-- Problem requirements --
Can you give all the records again without altering a single character?

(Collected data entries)
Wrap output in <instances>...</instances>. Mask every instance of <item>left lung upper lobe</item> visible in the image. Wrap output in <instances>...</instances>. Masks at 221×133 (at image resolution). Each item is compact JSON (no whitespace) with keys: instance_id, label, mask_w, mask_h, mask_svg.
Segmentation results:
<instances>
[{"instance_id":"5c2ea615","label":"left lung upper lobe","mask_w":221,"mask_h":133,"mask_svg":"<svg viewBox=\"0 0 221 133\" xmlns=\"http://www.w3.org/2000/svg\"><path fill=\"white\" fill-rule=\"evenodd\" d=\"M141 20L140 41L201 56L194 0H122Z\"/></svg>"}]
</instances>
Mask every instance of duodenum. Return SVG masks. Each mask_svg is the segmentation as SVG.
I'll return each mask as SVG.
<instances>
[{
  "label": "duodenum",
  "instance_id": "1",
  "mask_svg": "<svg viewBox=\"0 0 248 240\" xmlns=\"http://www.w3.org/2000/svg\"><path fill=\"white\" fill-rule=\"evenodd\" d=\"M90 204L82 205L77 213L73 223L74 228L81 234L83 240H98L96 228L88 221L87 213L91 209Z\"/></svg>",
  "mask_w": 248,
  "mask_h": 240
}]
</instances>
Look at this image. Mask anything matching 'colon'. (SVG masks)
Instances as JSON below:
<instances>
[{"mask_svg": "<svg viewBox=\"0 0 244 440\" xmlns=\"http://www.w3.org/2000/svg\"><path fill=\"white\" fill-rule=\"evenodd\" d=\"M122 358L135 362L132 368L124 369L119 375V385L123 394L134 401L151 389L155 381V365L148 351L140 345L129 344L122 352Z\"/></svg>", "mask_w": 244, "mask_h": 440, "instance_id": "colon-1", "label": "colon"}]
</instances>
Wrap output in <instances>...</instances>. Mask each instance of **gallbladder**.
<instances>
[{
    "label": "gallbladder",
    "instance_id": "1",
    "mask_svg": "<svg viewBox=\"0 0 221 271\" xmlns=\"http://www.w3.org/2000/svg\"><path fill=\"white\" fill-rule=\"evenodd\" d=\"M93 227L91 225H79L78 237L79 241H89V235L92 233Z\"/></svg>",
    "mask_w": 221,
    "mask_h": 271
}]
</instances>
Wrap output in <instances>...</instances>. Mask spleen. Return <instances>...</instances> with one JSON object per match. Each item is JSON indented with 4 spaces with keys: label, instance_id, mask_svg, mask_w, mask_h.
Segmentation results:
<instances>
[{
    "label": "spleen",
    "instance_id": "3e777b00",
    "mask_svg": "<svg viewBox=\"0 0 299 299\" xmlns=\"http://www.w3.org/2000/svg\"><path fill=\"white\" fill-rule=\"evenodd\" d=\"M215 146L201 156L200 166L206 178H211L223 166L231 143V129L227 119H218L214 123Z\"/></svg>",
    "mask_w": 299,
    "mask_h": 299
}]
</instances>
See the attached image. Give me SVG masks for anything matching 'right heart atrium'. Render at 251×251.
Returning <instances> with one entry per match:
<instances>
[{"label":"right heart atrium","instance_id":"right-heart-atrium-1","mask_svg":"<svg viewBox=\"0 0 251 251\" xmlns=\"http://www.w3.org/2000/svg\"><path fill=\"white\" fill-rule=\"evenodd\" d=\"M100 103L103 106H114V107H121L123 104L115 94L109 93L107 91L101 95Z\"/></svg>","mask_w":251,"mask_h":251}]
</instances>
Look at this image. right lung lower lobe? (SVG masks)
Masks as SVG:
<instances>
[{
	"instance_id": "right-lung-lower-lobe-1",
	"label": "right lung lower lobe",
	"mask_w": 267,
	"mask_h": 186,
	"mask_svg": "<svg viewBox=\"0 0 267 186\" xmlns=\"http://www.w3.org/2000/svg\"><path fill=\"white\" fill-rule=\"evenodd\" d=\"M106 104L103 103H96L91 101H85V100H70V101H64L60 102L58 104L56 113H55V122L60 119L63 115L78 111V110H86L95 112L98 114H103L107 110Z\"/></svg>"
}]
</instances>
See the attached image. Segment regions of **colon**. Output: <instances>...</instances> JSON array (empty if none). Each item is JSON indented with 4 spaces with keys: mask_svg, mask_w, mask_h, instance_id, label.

-- Exercise result --
Wrap output in <instances>...</instances>. Mask every instance of <item>left lung upper lobe</item> visible in the image. Wrap output in <instances>...</instances>. Masks at 221×133 (at image resolution). Each item is compact JSON (no whitespace) with keys: instance_id, label, mask_w, mask_h, mask_svg.
Segmentation results:
<instances>
[{"instance_id":"5c2ea615","label":"left lung upper lobe","mask_w":221,"mask_h":133,"mask_svg":"<svg viewBox=\"0 0 221 133\" xmlns=\"http://www.w3.org/2000/svg\"><path fill=\"white\" fill-rule=\"evenodd\" d=\"M141 20L140 41L201 56L194 0H122Z\"/></svg>"}]
</instances>
Mask every instance of duodenum. Return SVG masks. Each mask_svg is the segmentation as SVG.
I'll return each mask as SVG.
<instances>
[{
  "label": "duodenum",
  "instance_id": "1",
  "mask_svg": "<svg viewBox=\"0 0 248 240\" xmlns=\"http://www.w3.org/2000/svg\"><path fill=\"white\" fill-rule=\"evenodd\" d=\"M90 204L82 205L77 213L73 223L74 228L81 234L83 240H98L96 228L88 221L87 213L91 209Z\"/></svg>",
  "mask_w": 248,
  "mask_h": 240
}]
</instances>
Look at this image. Mask anything matching 'colon'. (SVG masks)
Instances as JSON below:
<instances>
[{"mask_svg": "<svg viewBox=\"0 0 244 440\" xmlns=\"http://www.w3.org/2000/svg\"><path fill=\"white\" fill-rule=\"evenodd\" d=\"M122 358L135 362L132 368L124 369L119 375V385L123 394L134 401L151 389L155 381V365L148 351L140 345L129 344L122 352Z\"/></svg>", "mask_w": 244, "mask_h": 440, "instance_id": "colon-1", "label": "colon"}]
</instances>
Wrap output in <instances>...</instances>. Mask each instance of **gallbladder**.
<instances>
[{
    "label": "gallbladder",
    "instance_id": "1",
    "mask_svg": "<svg viewBox=\"0 0 221 271\" xmlns=\"http://www.w3.org/2000/svg\"><path fill=\"white\" fill-rule=\"evenodd\" d=\"M93 227L91 225H79L78 237L79 241H89V235L92 233Z\"/></svg>",
    "mask_w": 221,
    "mask_h": 271
}]
</instances>
Wrap output in <instances>...</instances>. Mask spleen. Return <instances>...</instances> with one JSON object per match. Each item is JSON indented with 4 spaces with keys: label, instance_id, mask_svg, mask_w, mask_h.
Segmentation results:
<instances>
[{
    "label": "spleen",
    "instance_id": "3e777b00",
    "mask_svg": "<svg viewBox=\"0 0 299 299\" xmlns=\"http://www.w3.org/2000/svg\"><path fill=\"white\" fill-rule=\"evenodd\" d=\"M215 146L201 156L200 166L206 178H211L223 166L231 143V129L227 119H218L214 123Z\"/></svg>",
    "mask_w": 299,
    "mask_h": 299
}]
</instances>
See the attached image. Give me SVG masks for anything matching 'right heart atrium'. Render at 251×251.
Returning <instances> with one entry per match:
<instances>
[{"label":"right heart atrium","instance_id":"right-heart-atrium-1","mask_svg":"<svg viewBox=\"0 0 251 251\" xmlns=\"http://www.w3.org/2000/svg\"><path fill=\"white\" fill-rule=\"evenodd\" d=\"M100 103L103 106H114V107H121L123 104L115 94L109 93L107 91L101 95Z\"/></svg>","mask_w":251,"mask_h":251}]
</instances>
Look at this image. right lung lower lobe? (SVG masks)
Masks as SVG:
<instances>
[{
	"instance_id": "right-lung-lower-lobe-1",
	"label": "right lung lower lobe",
	"mask_w": 267,
	"mask_h": 186,
	"mask_svg": "<svg viewBox=\"0 0 267 186\" xmlns=\"http://www.w3.org/2000/svg\"><path fill=\"white\" fill-rule=\"evenodd\" d=\"M106 104L103 103H96L91 101H85V100H70V101H64L60 102L58 104L56 113H55V122L60 119L63 115L78 111V110H86L95 112L98 114H103L107 110Z\"/></svg>"
}]
</instances>
See the attached image. Segment regions of **colon**. Output: <instances>...</instances> JSON array (empty if none). Each item is JSON indented with 4 spaces with keys: mask_svg, mask_w, mask_h, instance_id, label.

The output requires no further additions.